The results mean McGuinty’s Liberals have 53 seats, one shy of the 54 needed for a majority and the same total they held before the byelections were called.

The Progressive Conservatives are down to 36 seats, while the New Democrats climb to 18.

Appearing at the victory podium with Del Duca in Vaughan, McGuinty conceded that Thursday’s results will force him to work with other parties at Queen’s Park.

Mike Crawley's analysis  

CBC Queen's Park reporter Mike Crawley said Thursday’s results are a blow for both Premier Dalton McGuinty and PC Leader Tim Hudak.

"No matter how McGuinty tries to spin it, it is a disappointing result in a byelection he triggered," Crawley reported Thursday. "The Liberals thought they would win and it backfired."

Losing Kitchener-Waterloo — a riding the PCs held for 22 years — will also "raise new questions" about Hudak's leadership, Crawley reported.

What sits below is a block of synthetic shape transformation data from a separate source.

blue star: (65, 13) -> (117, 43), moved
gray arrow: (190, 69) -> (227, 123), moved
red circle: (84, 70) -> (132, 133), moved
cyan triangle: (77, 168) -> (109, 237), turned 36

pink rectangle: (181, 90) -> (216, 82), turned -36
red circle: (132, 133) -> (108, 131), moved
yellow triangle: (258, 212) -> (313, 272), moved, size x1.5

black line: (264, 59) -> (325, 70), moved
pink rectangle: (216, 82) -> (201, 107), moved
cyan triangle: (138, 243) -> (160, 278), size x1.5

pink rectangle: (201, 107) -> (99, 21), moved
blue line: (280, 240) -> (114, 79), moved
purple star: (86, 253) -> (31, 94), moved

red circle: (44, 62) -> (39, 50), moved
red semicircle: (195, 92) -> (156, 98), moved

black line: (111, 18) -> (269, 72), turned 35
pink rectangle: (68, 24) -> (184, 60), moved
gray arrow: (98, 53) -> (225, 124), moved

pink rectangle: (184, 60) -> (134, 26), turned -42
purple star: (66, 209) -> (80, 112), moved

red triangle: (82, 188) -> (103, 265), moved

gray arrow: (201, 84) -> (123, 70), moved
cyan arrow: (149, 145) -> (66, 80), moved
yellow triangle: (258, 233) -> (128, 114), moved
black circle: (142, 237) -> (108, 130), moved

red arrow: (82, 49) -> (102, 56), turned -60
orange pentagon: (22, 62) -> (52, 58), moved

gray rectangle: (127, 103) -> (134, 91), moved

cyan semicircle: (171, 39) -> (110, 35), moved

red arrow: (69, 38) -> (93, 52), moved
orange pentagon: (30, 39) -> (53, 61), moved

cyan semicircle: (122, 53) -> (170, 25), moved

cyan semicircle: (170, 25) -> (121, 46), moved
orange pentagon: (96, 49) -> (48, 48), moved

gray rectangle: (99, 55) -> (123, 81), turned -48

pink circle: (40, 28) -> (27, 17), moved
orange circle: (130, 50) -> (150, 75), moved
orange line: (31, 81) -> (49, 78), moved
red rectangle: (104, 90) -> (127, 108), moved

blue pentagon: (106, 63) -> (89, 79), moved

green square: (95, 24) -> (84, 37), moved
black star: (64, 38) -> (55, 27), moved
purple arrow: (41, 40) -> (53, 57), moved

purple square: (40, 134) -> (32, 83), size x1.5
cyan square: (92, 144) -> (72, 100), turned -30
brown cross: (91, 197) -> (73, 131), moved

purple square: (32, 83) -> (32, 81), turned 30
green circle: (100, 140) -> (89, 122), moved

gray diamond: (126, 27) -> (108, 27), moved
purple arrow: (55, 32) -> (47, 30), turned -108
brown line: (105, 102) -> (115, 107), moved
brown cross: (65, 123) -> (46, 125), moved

The big winner on Thursday? NDP Leader Andrea Horwath, who secured a victory many would have thought impossible even two weeks ago.

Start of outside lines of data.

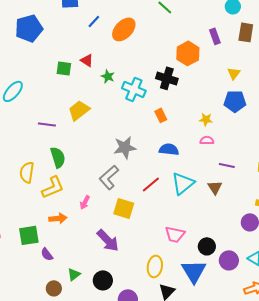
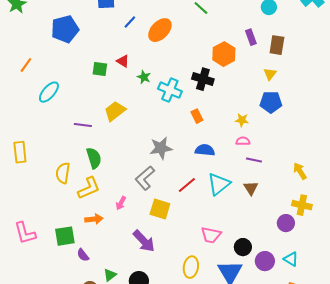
brown rectangle: (246, 32) -> (277, 45), moved
purple line: (227, 165) -> (254, 160), moved

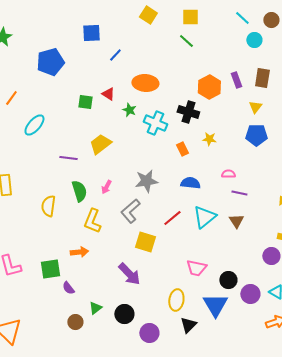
orange ellipse: (160, 30) -> (145, 83), moved, turned 50
purple rectangle: (251, 37) -> (236, 80), moved
yellow star: (242, 120) -> (209, 139), moved
yellow L-shape: (89, 188) -> (92, 221), moved, turned 135
pink arrow: (121, 203) -> (106, 187), moved

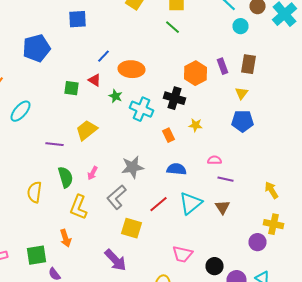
blue line: (115, 55) -> (104, 56), moved
orange arrow: (79, 252) -> (66, 238), turned 78

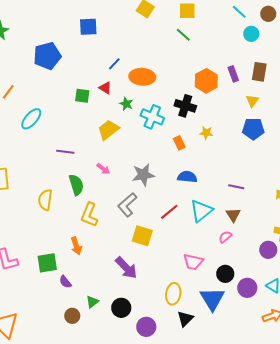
yellow trapezoid: (86, 130) -> (108, 130), moved
pink semicircle: (214, 160) -> (225, 237), moved, turned -40
pink arrow: (92, 173) -> (103, 169), moved, turned -80

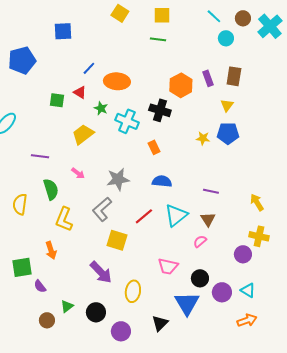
green line: (183, 35) -> (158, 39), turned -35
yellow star: (206, 133) -> (203, 138), moved
yellow ellipse: (173, 294) -> (133, 291), moved

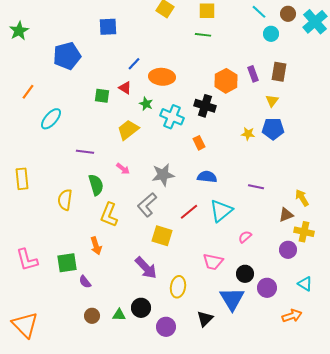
brown triangle: (208, 219) -> (286, 215), moved, turned 42
cyan triangle: (248, 290) -> (305, 284), moved
green triangle: (67, 306) -> (119, 315), moved, turned 40

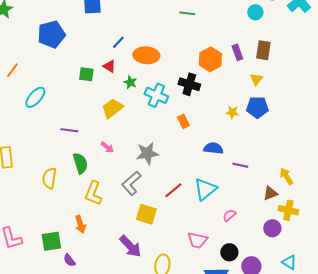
blue semicircle: (207, 177) -> (213, 148), moved

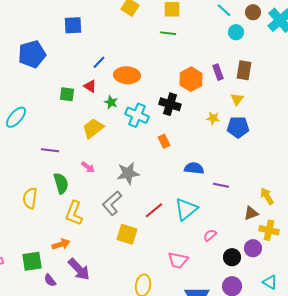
yellow star: (232, 112) -> (213, 118), moved
orange arrow: (80, 224) -> (61, 244), turned -90
purple arrow: (130, 246) -> (79, 269), moved
black circle: (229, 252) -> (232, 257), moved

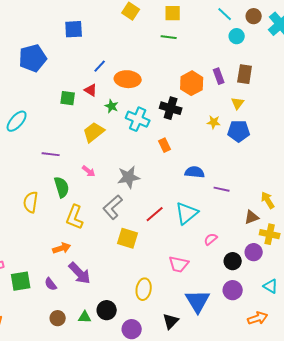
green square: (32, 261) -> (21, 281), moved

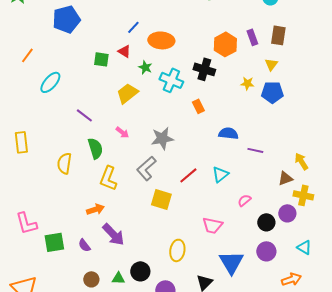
purple line: (51, 154) -> (84, 115), turned 30
cyan triangle: (187, 213) -> (220, 174), size x0.7

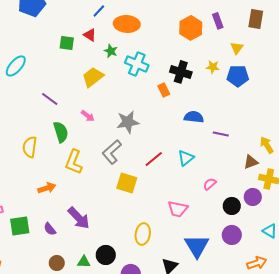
brown rectangle: (278, 35) -> (256, 19), moved
black cross: (204, 69) -> (181, 72), moved
orange arrow: (95, 209) -> (47, 188), moved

"Winning a byelection in government is never an easy thing at the best of times and these are not the easiest of times," he said. "We will continue to work with the other two opposition parties, we will continue to find common ground."

Del Duca managed to hold off a challenge from PC candidate Tony Genco. Del Duca previously served as the executive assistant to former Vaughan MPP Greg Sorbara and he worked for McGuinty when he was leader of the Official Opposition.

Fife, the winner in Kitchener-Waterloo, is a former president of the Ontario School Boards Association. Teachers spent the last few weeks actively campaigning in the riding, angry over the McGuinty government's move to legislate a two-year wage freeze for teachers.

McGuinty engineered the byelection in Kitchener-Waterloo by appointing Witmer, the Tory, to a $188,000-a-year post as head of the Workplace Safety and Insurance Board, convincing her to give up the seat she'd held for 22 years.

Progressive Conservative Leader Tim Hudak did not appear publicly Thursday night, but he issued a statement blaming unions for teaming up to help the New Democrats take Kitchener-Waterloo.

"Tonight's result has shown that public sector unions from across Ontario were provided with the perfect opportunity to concentrate their resources and lash out against the wage freeze we've been consistently pushing," said Hudak.

"They bought Kitchener-Waterloo, and now we can expect the rest of Ontario taxpayers to pay for it as the NDP cut more budget deals to keep the Liberals in power."